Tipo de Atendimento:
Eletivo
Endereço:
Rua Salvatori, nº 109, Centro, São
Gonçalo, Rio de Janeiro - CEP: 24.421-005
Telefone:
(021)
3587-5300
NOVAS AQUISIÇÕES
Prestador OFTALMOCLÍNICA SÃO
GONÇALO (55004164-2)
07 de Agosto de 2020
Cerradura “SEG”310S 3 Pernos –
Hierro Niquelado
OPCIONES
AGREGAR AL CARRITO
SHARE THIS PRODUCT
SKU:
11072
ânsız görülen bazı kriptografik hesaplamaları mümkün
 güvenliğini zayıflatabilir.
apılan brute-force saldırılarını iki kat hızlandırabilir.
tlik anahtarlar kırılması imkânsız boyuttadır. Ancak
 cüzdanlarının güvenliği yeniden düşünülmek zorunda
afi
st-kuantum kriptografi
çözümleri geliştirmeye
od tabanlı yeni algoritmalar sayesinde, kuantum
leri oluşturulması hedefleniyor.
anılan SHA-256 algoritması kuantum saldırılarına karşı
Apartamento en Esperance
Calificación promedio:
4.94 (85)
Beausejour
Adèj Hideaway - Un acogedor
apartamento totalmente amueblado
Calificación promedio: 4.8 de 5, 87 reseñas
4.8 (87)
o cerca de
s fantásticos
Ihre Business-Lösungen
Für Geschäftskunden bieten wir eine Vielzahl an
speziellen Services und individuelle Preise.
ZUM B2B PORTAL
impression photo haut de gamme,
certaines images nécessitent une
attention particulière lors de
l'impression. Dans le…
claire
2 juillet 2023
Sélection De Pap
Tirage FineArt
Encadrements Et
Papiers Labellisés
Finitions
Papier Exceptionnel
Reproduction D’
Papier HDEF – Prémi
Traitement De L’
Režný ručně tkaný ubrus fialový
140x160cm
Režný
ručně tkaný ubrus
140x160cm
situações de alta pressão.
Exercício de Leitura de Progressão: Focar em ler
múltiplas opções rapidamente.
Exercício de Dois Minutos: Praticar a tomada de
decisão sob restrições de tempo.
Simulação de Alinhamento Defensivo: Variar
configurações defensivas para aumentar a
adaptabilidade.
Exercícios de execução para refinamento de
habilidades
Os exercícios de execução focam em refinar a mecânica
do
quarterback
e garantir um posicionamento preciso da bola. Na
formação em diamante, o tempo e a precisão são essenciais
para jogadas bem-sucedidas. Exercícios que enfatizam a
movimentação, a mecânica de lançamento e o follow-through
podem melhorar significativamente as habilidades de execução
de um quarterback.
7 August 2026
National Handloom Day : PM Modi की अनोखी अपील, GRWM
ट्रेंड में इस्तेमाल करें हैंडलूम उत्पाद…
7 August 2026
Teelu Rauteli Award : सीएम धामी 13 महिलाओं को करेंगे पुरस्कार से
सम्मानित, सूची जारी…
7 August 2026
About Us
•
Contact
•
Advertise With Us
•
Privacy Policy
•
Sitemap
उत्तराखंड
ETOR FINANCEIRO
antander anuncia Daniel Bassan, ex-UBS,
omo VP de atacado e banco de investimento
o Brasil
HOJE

### Task description
Reproduce each entry above exactly, keeping every word.

### Solution for this problem
Tipo de Atendimento:
Eletivo
Endereço:
Rua Salvatori, nº 109, Centro, São
Gonçalo, Rio de Janeiro - CEP: 24.421-005
Telefone:
(021)
3587-5300
NOVAS AQUISIÇÕES
Prestador OFTALMOCLÍNICA SÃO
GONÇALO (55004164-2)
07 de Agosto de 2020
Cerradura “SEG”310S 3 Pernos –
Hierro Niquelado
OPCIONES
AGREGAR AL CARRITO
SHARE THIS PRODUCT
SKU:
11072
ânsız görülen bazı kriptografik hesaplamaları mümkün
 güvenliğini zayıflatabilir.
apılan brute-force saldırılarını iki kat hızlandırabilir.
tlik anahtarlar kırılması imkânsız boyuttadır. Ancak
 cüzdanlarının güvenliği yeniden düşünülmek zorunda
afi
st-kuantum kriptografi
çözümleri geliştirmeye
od tabanlı yeni algoritmalar sayesinde, kuantum
leri oluşturulması hedefleniyor.
anılan SHA-256 algoritması kuantum saldırılarına karşı
Apartamento en Esperance
Calificación promedio:
4.94 (85)
Beausejour
Adèj Hideaway - Un acogedor
apartamento totalmente amueblado
Calificación promedio: 4.8 de 5, 87 reseñas
4.8 (87)
o cerca de
s fantásticos
Ihre Business-Lösungen
Für Geschäftskunden bieten wir eine Vielzahl an
speziellen Services und individuelle Preise.
ZUM B2B PORTAL
impression photo haut de gamme,
certaines images nécessitent une
attention particulière lors de
l'impression. Dans le…
claire
2 juillet 2023
Sélection De Pap
Tirage FineArt
Encadrements Et
Papiers Labellisés
Finitions
Papier Exceptionnel
Reproduction D’
Papier HDEF – Prémi
Traitement De L’
Režný ručně tkaný ubrus fialový
140x160cm
Režný
ručně tkaný ubrus
140x160cm
situações de alta pressão.
Exercício de Leitura de Progressão: Focar em ler
múltiplas opções rapidamente.
Exercício de Dois Minutos: Praticar a tomada de
decisão sob restrições de tempo.
Simulação de Alinhamento Defensivo: Variar
configurações defensivas para aumentar a
adaptabilidade.
Exercícios de execução para refinamento de
habilidades
Os exercícios de execução focam em refinar a mecânica
do
quarterback
e garantir um posicionamento preciso da bola. Na
formação em diamante, o tempo e a precisão são essenciais
para jogadas bem-sucedidas. Exercícios que enfatizam a
movimentação, a mecânica de lançamento e o follow-through
podem melhorar significativamente as habilidades de execução
de um quarterback.
7 August 2026
National Handloom Day : PM Modi की अनोखी अपील, GRWM
ट्रेंड में इस्तेमाल करें हैंडलूम उत्पाद…
7 August 2026
Teelu Rauteli Award : सीएम धामी 13 महिलाओं को करेंगे पुरस्कार से
सम्मानित, सूची जारी…
7 August 2026
About Us
•
Contact
•
Advertise With Us
•
Privacy Policy
•
Sitemap
उत्तराखंड
ETOR FINANCEIRO
antander anuncia Daniel Bassan, ex-UBS,
omo VP de atacado e banco de investimento
o Brasil
HOJE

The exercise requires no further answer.